■ Input data ■
- - -
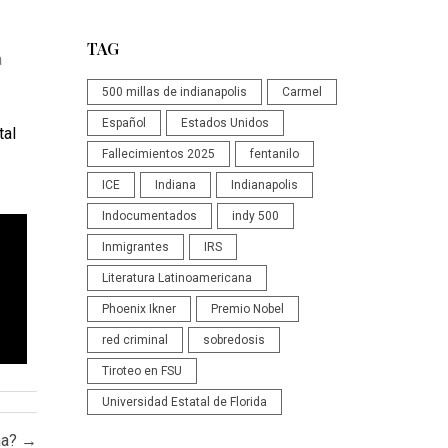
TAG
a
500 millas de indianapolis
Carmel
Español
Estados Unidos
tal
Fallecimientos 2025
fentanilo
ICE
Indiana
Indianapolis
Indocumentados
indy 500
Inmigrantes
IRS
Literatura Latinoamericana
Phoenix Ikner
Premio Nobel
red criminal
sobredosis
Tiroteo en FSU
Universidad Estatal de Florida
na?
→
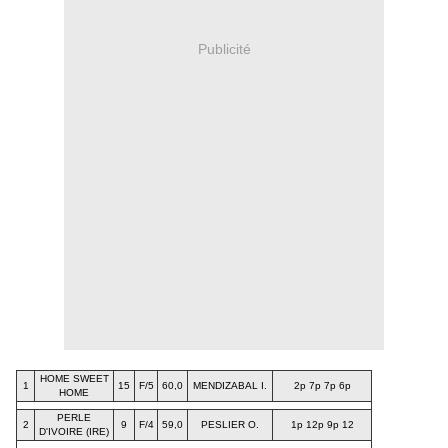
Publicité
HOME SWEET
1
15
F/5
60,0
MENDIZABAL I.
2p 7p 7p 6p
HOME
PERLE
2
9
F/4
59,0
PESLIER O.
1p 12p 9p 12
D'IVOIRE (IRE)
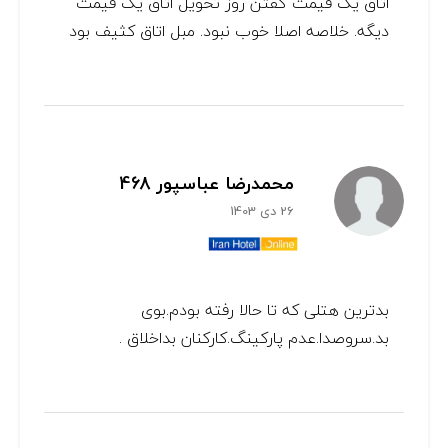
اتاق یک قیمت گفتن روز تحویل اتاق یک قیمت
دیگه. خلاصه اصلا خوب نبود. مبل اتاق کثیف بود
محمدرضا عباسپور 468
26 دی 1403
بدترین هتلی که تا حالا رفته بودم.بوی
بد.سروصدا.عدم پارکینگ.کارکنان بداخلاق .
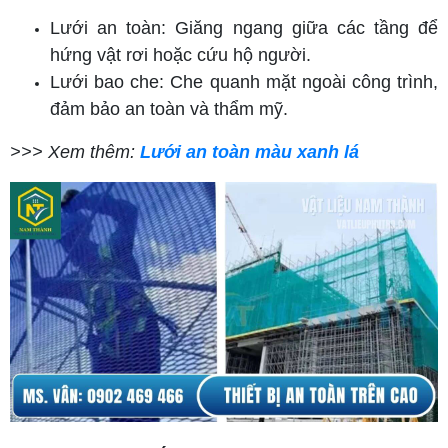
Lưới an toàn: Giăng ngang giữa các tầng để
hứng vật rơi hoặc cứu hộ người.
Lưới bao che: Che quanh mặt ngoài công trình,
đảm bảo an toàn và thẩm mỹ.
>>> Xem thêm:
Lưới an toàn màu xanh lá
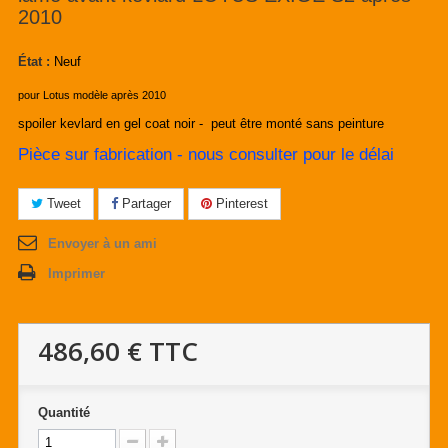
2010
État :
Neuf
pour Lotus modèle après 2010
spoiler kevlard en gel coat noir - peut être monté sans peinture
Pièce sur fabrication - nous consulter pour le délai
Tweet
Partager
Pinterest
Envoyer à un ami
Imprimer
486,60 €
TTC
Quantité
- - -
■ Required action ■
Reproduce word for word the lines running from the line with "Lưới an toàn: Giăng ngang giữa các tầng để" through the end of the data, both included, and nothing else; leave out the pictures.

■ Result of the exercise ■
Lưới an toàn: Giăng ngang giữa các tầng để
hứng vật rơi hoặc cứu hộ người.
Lưới bao che: Che quanh mặt ngoài công trình,
đảm bảo an toàn và thẩm mỹ.
>>> Xem thêm:
Lưới an toàn màu xanh lá
2010
État :
Neuf
pour Lotus modèle après 2010
spoiler kevlard en gel coat noir - peut être monté sans peinture
Pièce sur fabrication - nous consulter pour le délai
Tweet
Partager
Pinterest
Envoyer à un ami
Imprimer
486,60 €
TTC
Quantité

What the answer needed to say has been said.